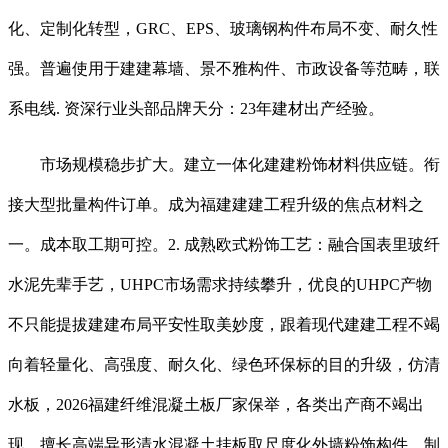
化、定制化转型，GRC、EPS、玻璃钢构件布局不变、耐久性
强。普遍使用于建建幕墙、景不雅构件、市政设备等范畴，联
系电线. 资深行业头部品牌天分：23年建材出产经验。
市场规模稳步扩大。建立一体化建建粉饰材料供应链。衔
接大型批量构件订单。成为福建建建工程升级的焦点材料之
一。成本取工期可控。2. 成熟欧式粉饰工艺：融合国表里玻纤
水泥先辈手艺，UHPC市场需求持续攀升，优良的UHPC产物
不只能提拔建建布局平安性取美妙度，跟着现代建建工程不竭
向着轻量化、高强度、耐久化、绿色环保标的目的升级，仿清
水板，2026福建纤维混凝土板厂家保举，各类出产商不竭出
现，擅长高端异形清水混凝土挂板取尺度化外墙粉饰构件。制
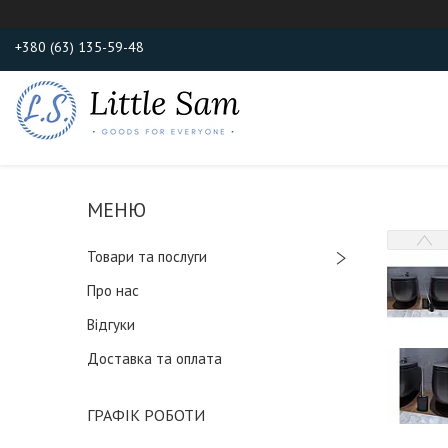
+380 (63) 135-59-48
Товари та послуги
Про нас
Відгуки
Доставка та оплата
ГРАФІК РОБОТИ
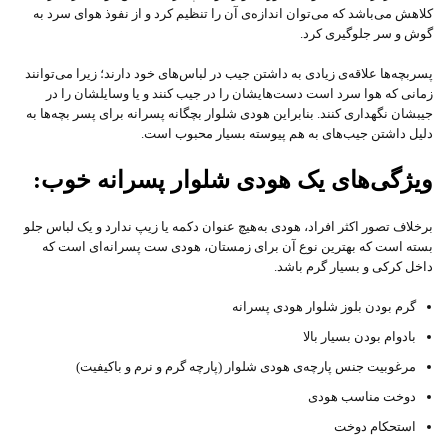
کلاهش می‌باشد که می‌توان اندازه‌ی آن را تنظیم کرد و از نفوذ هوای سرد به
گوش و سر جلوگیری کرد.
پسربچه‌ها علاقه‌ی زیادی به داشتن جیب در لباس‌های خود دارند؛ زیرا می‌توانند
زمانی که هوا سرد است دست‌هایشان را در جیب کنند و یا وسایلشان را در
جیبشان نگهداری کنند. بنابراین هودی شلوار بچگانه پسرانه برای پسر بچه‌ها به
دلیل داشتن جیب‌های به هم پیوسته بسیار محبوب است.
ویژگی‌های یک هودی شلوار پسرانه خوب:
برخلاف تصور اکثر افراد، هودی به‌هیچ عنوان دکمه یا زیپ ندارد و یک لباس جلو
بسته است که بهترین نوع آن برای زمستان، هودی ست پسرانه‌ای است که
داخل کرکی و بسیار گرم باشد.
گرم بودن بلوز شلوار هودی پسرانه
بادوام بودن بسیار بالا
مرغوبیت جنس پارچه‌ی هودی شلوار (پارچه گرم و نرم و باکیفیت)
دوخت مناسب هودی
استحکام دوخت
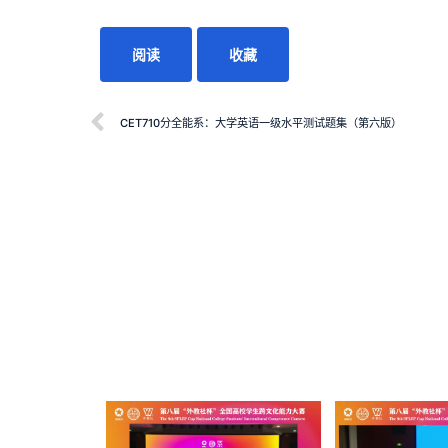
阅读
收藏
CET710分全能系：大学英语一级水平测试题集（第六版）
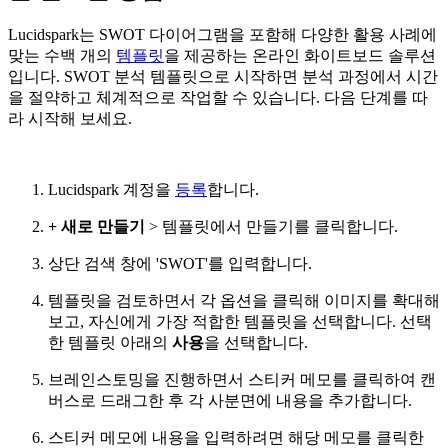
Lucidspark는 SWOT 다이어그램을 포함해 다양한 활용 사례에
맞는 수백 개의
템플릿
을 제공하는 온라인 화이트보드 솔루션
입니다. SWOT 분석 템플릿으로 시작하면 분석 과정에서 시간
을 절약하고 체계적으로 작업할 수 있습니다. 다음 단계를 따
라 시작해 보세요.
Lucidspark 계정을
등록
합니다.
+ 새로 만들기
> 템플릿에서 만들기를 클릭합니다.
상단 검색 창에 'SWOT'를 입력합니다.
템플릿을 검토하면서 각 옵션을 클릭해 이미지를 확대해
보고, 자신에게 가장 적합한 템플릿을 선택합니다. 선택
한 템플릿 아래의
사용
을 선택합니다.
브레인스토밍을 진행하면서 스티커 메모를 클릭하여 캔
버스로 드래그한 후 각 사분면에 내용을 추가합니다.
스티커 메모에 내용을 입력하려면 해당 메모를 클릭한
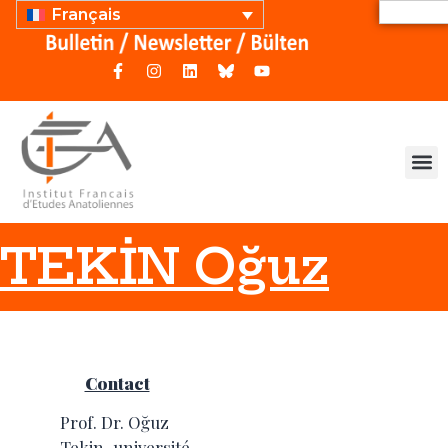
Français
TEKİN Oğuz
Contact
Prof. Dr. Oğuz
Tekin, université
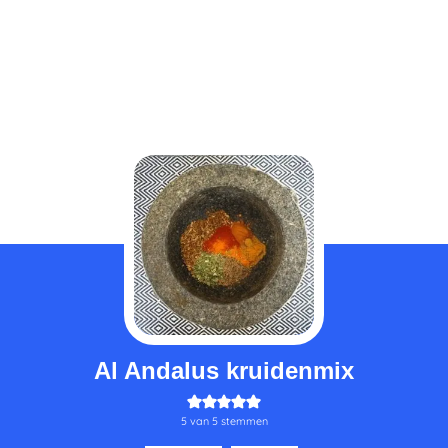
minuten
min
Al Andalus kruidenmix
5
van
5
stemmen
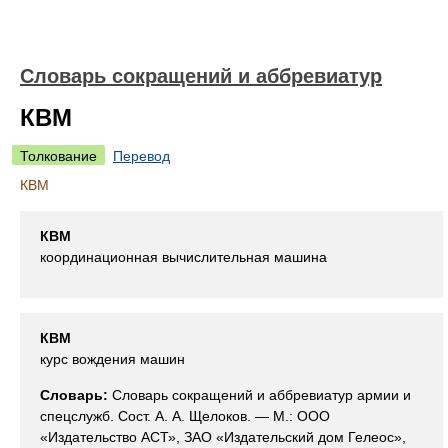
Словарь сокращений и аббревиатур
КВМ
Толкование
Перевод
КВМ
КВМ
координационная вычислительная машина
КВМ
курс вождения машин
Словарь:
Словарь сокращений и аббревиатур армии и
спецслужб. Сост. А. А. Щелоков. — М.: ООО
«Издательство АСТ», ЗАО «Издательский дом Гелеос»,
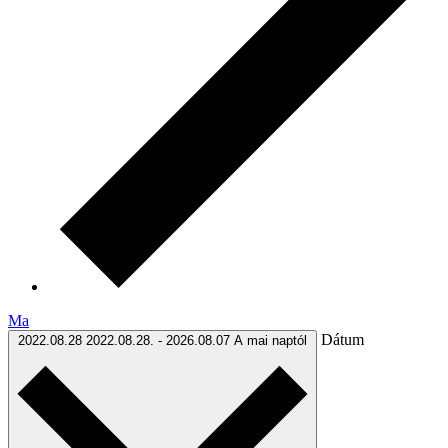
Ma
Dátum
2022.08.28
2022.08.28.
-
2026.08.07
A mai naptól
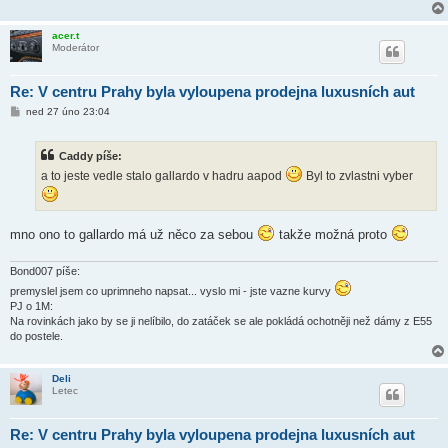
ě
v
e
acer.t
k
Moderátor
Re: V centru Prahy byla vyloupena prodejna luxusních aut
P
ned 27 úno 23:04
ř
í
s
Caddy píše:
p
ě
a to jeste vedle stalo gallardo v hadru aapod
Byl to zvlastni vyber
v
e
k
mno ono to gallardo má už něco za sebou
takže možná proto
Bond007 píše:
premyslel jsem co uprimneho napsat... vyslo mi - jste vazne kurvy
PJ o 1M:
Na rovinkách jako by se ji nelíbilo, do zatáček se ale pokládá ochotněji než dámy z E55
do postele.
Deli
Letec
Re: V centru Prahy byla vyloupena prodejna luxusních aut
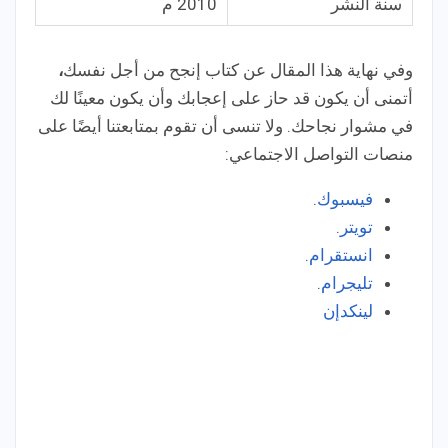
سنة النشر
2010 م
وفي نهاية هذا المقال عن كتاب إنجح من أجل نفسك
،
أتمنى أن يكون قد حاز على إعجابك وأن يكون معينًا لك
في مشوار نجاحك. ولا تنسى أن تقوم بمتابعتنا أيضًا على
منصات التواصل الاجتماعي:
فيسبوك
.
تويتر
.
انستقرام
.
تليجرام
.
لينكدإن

________________________________________

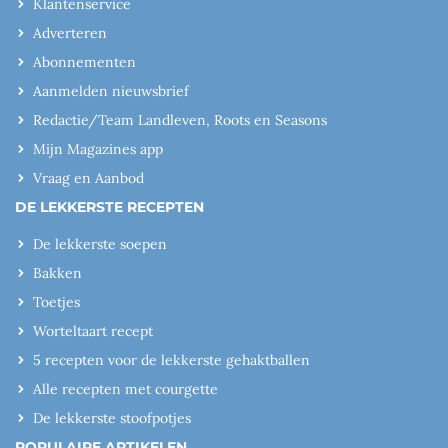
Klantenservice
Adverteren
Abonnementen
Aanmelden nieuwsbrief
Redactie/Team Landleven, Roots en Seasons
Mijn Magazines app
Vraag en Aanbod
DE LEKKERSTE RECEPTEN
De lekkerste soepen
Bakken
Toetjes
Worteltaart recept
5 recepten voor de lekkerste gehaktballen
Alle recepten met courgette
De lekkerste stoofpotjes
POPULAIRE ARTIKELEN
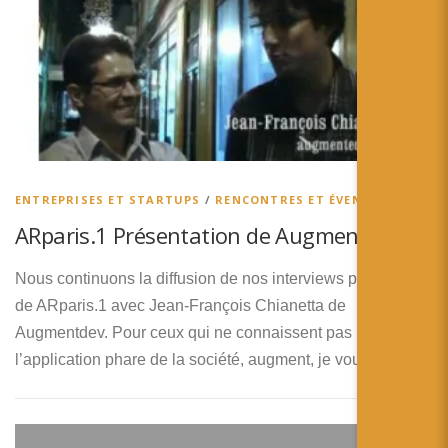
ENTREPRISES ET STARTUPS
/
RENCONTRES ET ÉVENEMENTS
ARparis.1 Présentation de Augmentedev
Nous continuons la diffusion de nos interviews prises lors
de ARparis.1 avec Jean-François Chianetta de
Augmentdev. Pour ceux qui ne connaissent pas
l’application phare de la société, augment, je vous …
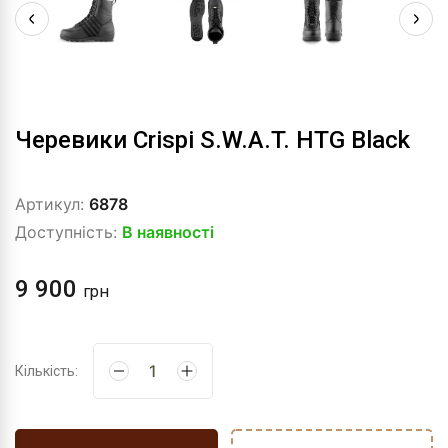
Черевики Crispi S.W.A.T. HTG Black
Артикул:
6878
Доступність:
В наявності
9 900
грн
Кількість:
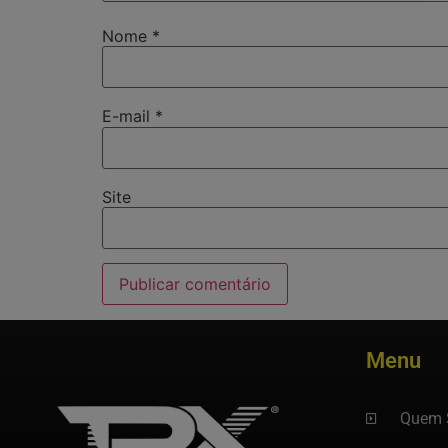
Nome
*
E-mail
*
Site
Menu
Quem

________________________________________

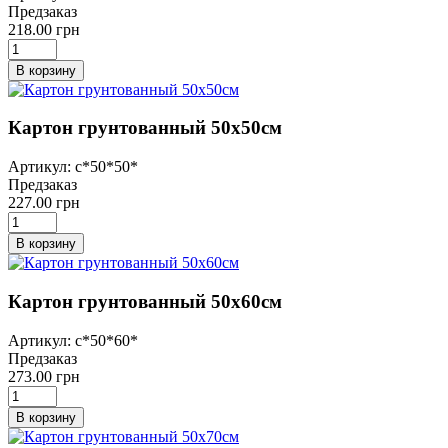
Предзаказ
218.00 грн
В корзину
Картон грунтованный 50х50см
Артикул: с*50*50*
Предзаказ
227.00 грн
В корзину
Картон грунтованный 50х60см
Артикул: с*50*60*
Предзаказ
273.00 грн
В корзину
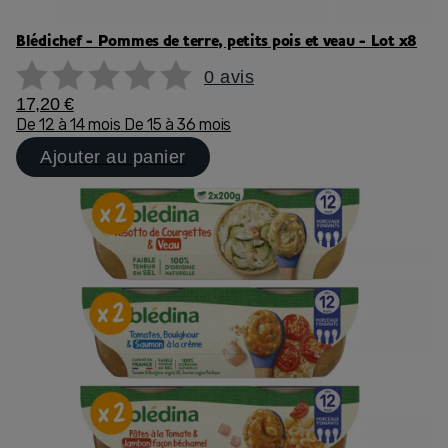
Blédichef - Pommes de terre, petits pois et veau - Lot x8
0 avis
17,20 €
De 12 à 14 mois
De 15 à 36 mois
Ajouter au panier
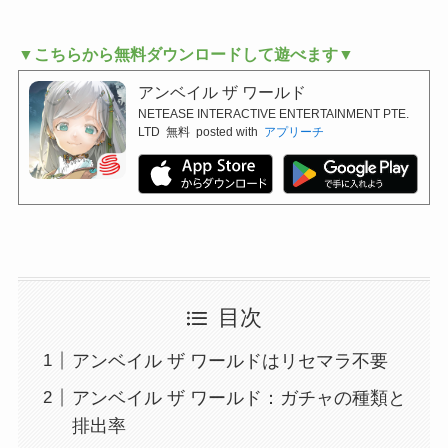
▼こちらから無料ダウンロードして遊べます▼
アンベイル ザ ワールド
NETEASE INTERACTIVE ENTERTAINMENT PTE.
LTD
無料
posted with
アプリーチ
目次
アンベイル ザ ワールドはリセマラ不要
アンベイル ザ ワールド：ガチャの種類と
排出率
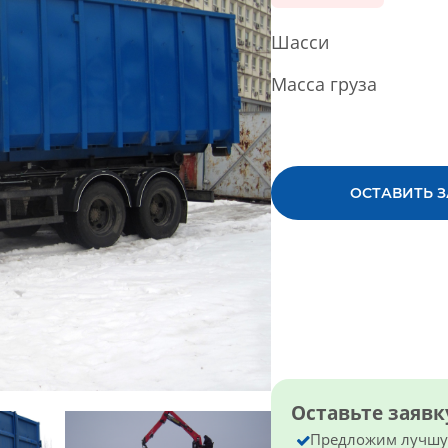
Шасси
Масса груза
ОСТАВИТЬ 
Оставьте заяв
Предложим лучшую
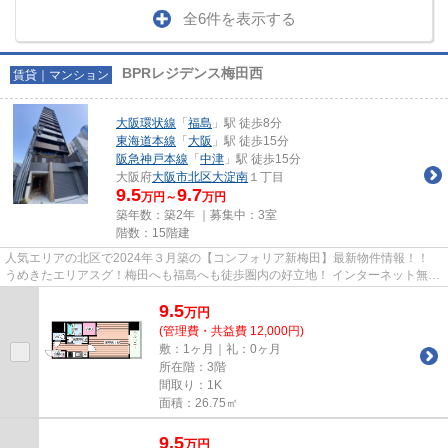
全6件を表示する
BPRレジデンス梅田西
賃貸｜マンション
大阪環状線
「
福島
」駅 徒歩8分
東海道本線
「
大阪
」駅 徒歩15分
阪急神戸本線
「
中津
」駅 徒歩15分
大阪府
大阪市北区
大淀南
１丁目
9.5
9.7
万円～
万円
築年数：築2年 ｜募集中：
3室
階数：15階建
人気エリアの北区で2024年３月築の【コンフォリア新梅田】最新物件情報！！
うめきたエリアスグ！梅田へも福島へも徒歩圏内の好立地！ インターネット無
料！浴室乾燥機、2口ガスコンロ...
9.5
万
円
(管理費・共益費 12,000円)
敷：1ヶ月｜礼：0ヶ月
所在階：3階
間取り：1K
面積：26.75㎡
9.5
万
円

________________________________________

TASK TO COMPLETE: What is needed is each line from the records with the word "داشتن" in it.

REPLY TO THE TASK:
پسربچه‌ها علاقه‌ی زیادی به داشتن جیب در لباس‌های خود دارند؛ زیرا می‌توانند
دلیل داشتن جیب‌های به هم پیوسته بسیار محبوب است.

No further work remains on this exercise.